My Heavenly Daddy is healing
me from the inside out.

Transparency is Real.
Many times painful.

Daddy let me be secure in You only!

Sunday, February 21, 2010

HIDING NO MORE


In my journey I look so forward to being comforted by Jesus when I am grieving. With Him He lets me freely cry and show the rough side of my pain. He understands my pain. Some people do not understand emotional pain and feel uncomfortable around it. I still struggle, but getting better with showing my emotions around people. But, I was so like this, extremely and I mean extremely uncomfortable around emotional pain. I literally ran away from pain. When I saw others hurting, I could not handle their pain. I did not know how to respond except to run. I avoided it at all costs. Even my own pain!!

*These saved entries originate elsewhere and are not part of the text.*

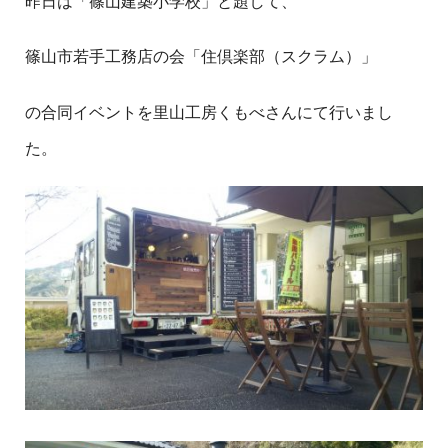
昨日は「篠山建築小学校」と題して、
篠山市若手工務店の会「住倶楽部（スクラム）」
の合同イベントを里山工房くもべさんにて行いまし
た。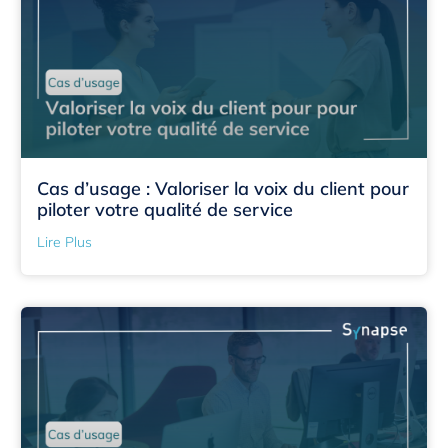
Cas d’usage : Valoriser la voix du client pour
piloter votre qualité de service
Lire Plus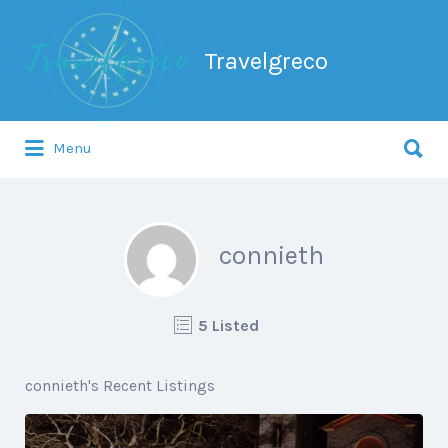
Search
for:
Travelgreco
Search
Menu
for:
Ο ξεναγός σου.
connieth
5 Listed
connieth's Recent Listings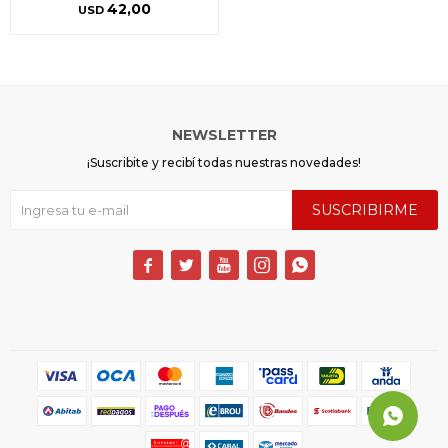
42,00
USD
NEWSLETTER
¡Suscribite y recibí todas nuestras novedades!
SUSCRIBIRME




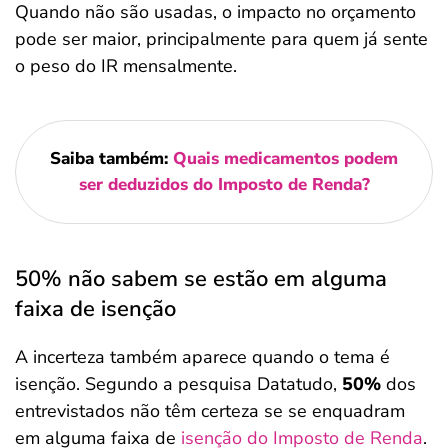
Quando não são usadas, o impacto no orçamento
pode ser maior, principalmente para quem já sente
o peso do IR mensalmente.
Saiba também:
Quais medicamentos podem
ser deduzidos do Imposto de Renda?
50% não sabem se estão em alguma
faixa de isenção
A incerteza também aparece quando o tema é
isenção. Segundo a pesquisa Datatudo,
50%
dos
entrevistados não têm certeza se se enquadram
em alguma faixa de
isenção do Imposto de Renda
.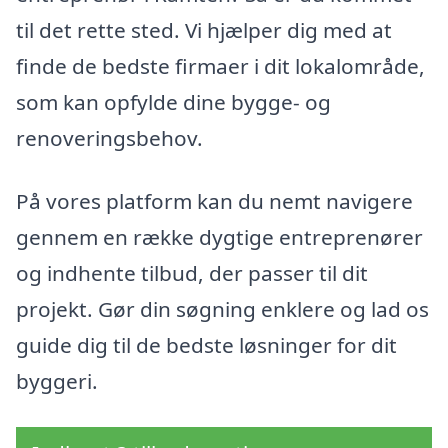
til det rette sted. Vi hjælper dig med at
finde de bedste firmaer i dit lokalområde,
som kan opfylde dine bygge- og
renoveringsbehov.
På vores platform kan du nemt navigere
gennem en række dygtige entreprenører
og indhente tilbud, der passer til dit
projekt. Gør din søgning enklere og lad os
guide dig til de bedste løsninger for dit
byggeri.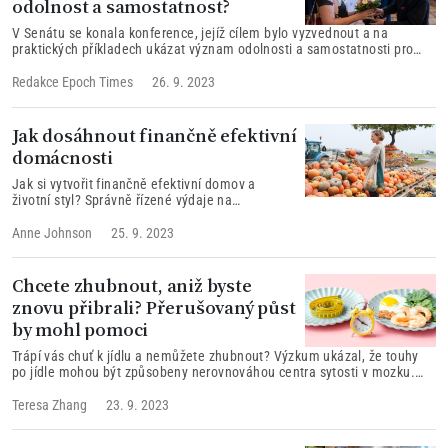
odolnost a samostatnost?
V Senátu se konala konference, jejíž cílem bylo vyzvednout a na
praktických příkladech ukázat význam odolnosti a samostatnosti pro
život člověka a celé společnosti, a zároveň v době moderních trendů
podpořit celistvou výchovu, která vychází z nejlepších tradic a kořenů
Redakce Epoch Times
26. 9. 2023
výchovy a vzdělávání.
Jak dosáhnout finančně efektivní
domácnosti
Jak si vytvořit finančně efektivní domov a
životní styl? Správně řízené výdaje na
domácnost mohou přispět k tomu, aby se vám
vedlo finančně lépe.
Anne Johnson
25. 9. 2023
Chcete zhubnout, aniž byste
znovu přibrali? Přerušovaný půst
by mohl pomoci
Trápí vás chuť k jídlu a nemůžete zhubnout? Výzkum ukázal, že touhy
po jídle mohou být způsobeny nerovnováhou centra sytosti v mozku.
Přerušovaný půst může rovnováhu hladu a chuti k jídlu navrátit a tím
podpořit zdravé změny v těle. Dr. Hu Naiwen z tradiční čínské medicíny
Teresa Zhang
23. 9. 2023
představuje způsob, jak zhubnout 1 kg za měsíc jen tím, že omezíte
pouhé jedno jídlo týdně. Vyzkoušejte to i vy!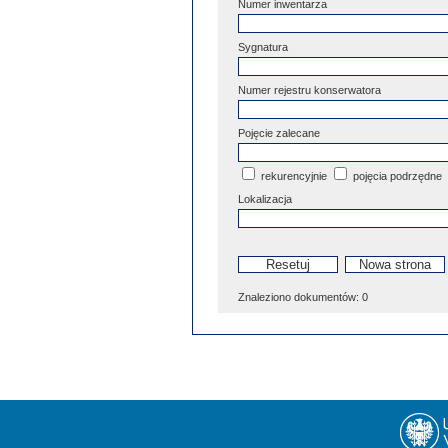
Numer inwentarza
Sygnatura
Numer rejestru konserwatora
Pojęcie zalecane
rekurencyjnie
pojęcia podrzędne
Lokalizacja
Znaleziono dokumentów:
0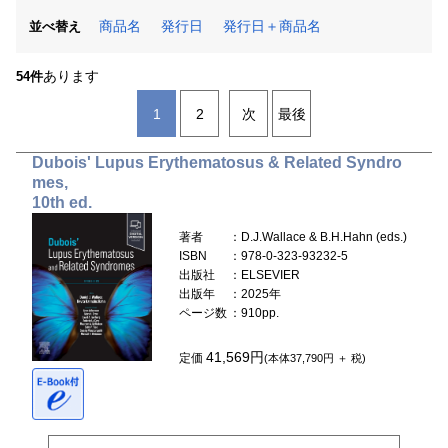
商品名
発行日
発行日＋商品名
並べ替え
あります
54件
1
2
次
最後
Dubois' Lupus Erythematosus & Related Syndro
mes,
10th ed.
著者
：D.J.Wallace & B.H.Hahn (eds.)
ISBN
：978-0-323-93232-5
出版社
：ELSEVIER
出版年
：2025年
ページ数
：910pp.
41,569円
定価
(本体37,790円 ＋ 税)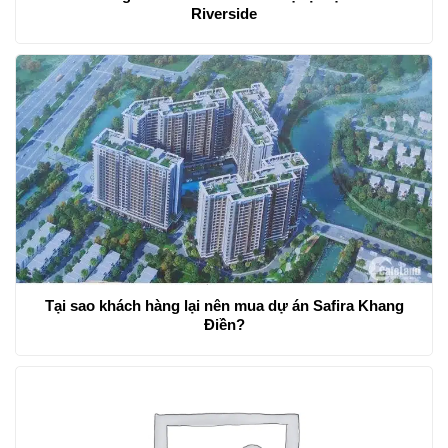
Riverside
Tại sao khách hàng lại nên mua dự án Safira Khang
Điền?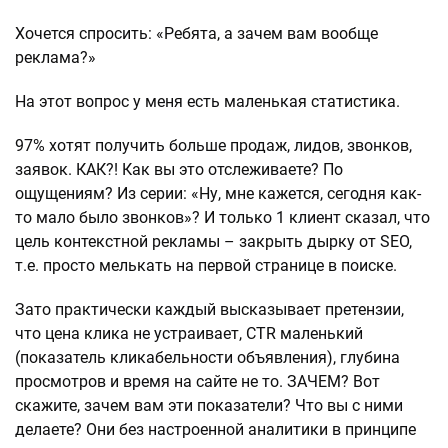
Хочется спросить: «Ребята, а зачем вам вообще
реклама?»
На этот вопрос у меня есть маленькая статистика.
97% хотят получить больше продаж, лидов, звонков,
заявок. КАК?! Как вы это отслеживаете? По
ощущениям? Из серии: «Ну, мне кажется, сегодня как-
то мало было звонков»? И только 1 клиент сказал, что
цель контекстной рекламы – закрыть дырку от SEO,
т.е. просто мелькать на первой странице в поиске.
Зато практически каждый высказывает претензии,
что цена клика не устраивает, CTR маленький
(показатель кликабельности объявления), глубина
просмотров и время на сайте не то. ЗАЧЕМ? Вот
скажите, зачем вам эти показатели? Что вы с ними
делаете? Они без настроенной аналитики в принципе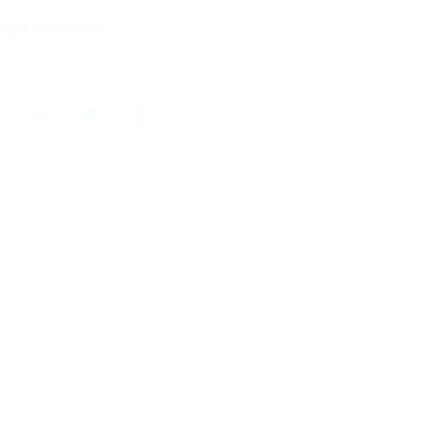
кция завершена
литься с друзьями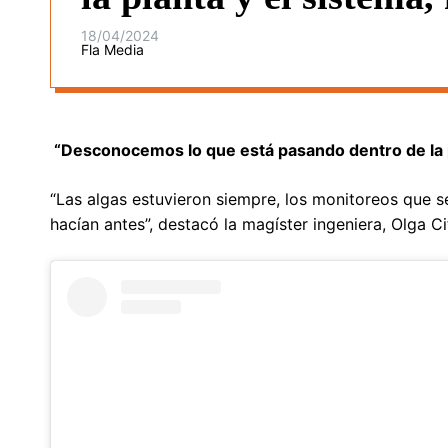
18/04/2024
Fla Media
“Desconocemos lo que está pasando dentro de la p
“Las algas estuvieron siempre, los monitoreos que s
hacían antes”, destacó la magíster ingeniera, Olga 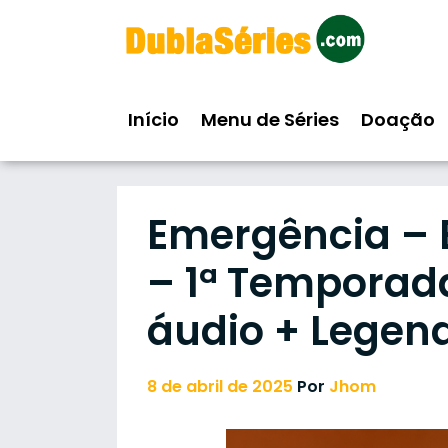
Skip
to
content
Início
Menu de Séries
Doação
Emergência – 
– 1ª Temporada
áudio + Legen
8 de abril de 2025
Por
Jhom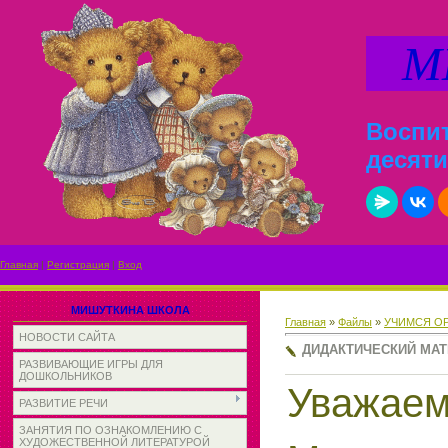
МИ
Воспит
десяти
Главная
|
Регистрация
|
Вход
МИШУТКИНА ШКОЛА
Главная
»
Файлы
»
УЧИМСЯ О
НОВОСТИ САЙТА
ДИДАКТИЧЕСКИЙ МАТ
РАЗВИВАЮЩИЕ ИГРЫ ДЛЯ
ДОШКОЛЬНИКОВ
Уважаем
РАЗВИТИЕ РЕЧИ
ЗАНЯТИЯ ПО ОЗНАКОМЛЕНИЮ С
ХУДОЖЕСТВЕННОЙ ЛИТЕРАТУРОЙ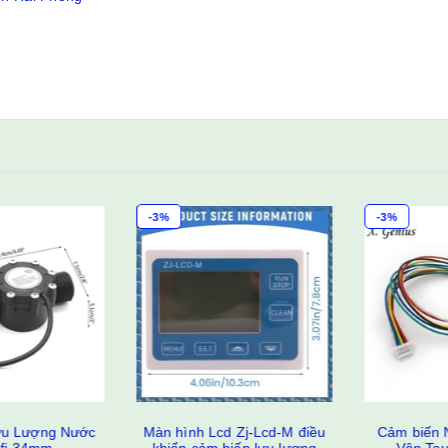
-3%
-3%
 Lượng Nước
Màn hình Lcd Zj-Lcd-M điều
Cảm biến N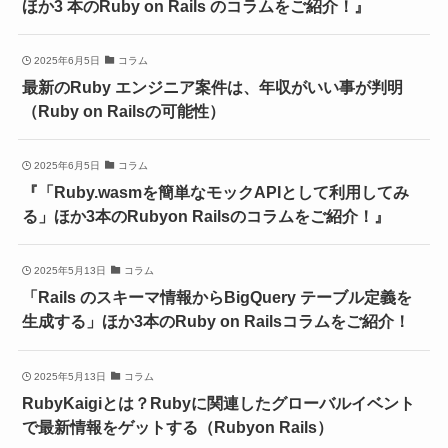
ほか3 本のRuby on Rails のコラムをご紹介！』
2025年6月5日
コラム
最新のRuby エンジニア案件は、年収がいい事が判明
（Ruby on Railsの可能性）
2025年6月5日
コラム
『「Ruby.wasmを簡単なモックAPIとして利用してみ
る」ほか3本のRubyon Railsのコラムをご紹介！』
2025年5月13日
コラム
「Rails のスキーマ情報からBigQuery テーブル定義を
生成する」ほか3本のRuby on Railsコラムをご紹介！
2025年5月13日
コラム
RubyKaigiとは？Rubyに関連したグローバルイベント
で最新情報をゲットする（Rubyon Rails）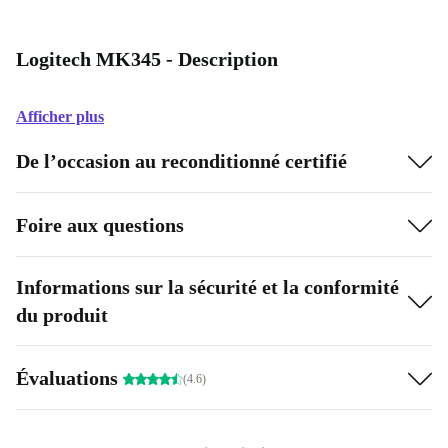
Logitech MK345 - Description
Afficher plus
De l’occasion au reconditionné certifié
Foire aux questions
Informations sur la sécurité et la conformité
du produit
Évaluations
(4.6)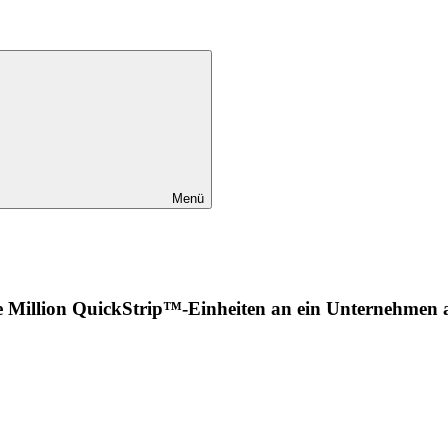
Menü
ne Million QuickStrip™-Einheiten an ein Unternehmen a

I hid! I hid most of my life. Not just out of shame, but out of fear. I hid in closets, hampers (both where my brother found me) behind doors, walls, under furniture, in bushes, up trees, behind my peers at school in class, etc. I did not want to be found. In my hiding I heard and experienced some painful emotions that I did not like. Hearing my parents yell and scream that led up to their divorce. Hearing telephone conversations between my mother and father where my father did not want me to come down for visits after the divorce. Hiding when I knew I did something wrong. In my hiding I can recall breathing heavy out of fear in hope that I was not too loud to give my position away. I certainly remember hiding from my brother when he wanted to get his sexual gratification way with me. Hiding from boys when they became too aggressive which spilled over later unto men. I had associated hiding with pain.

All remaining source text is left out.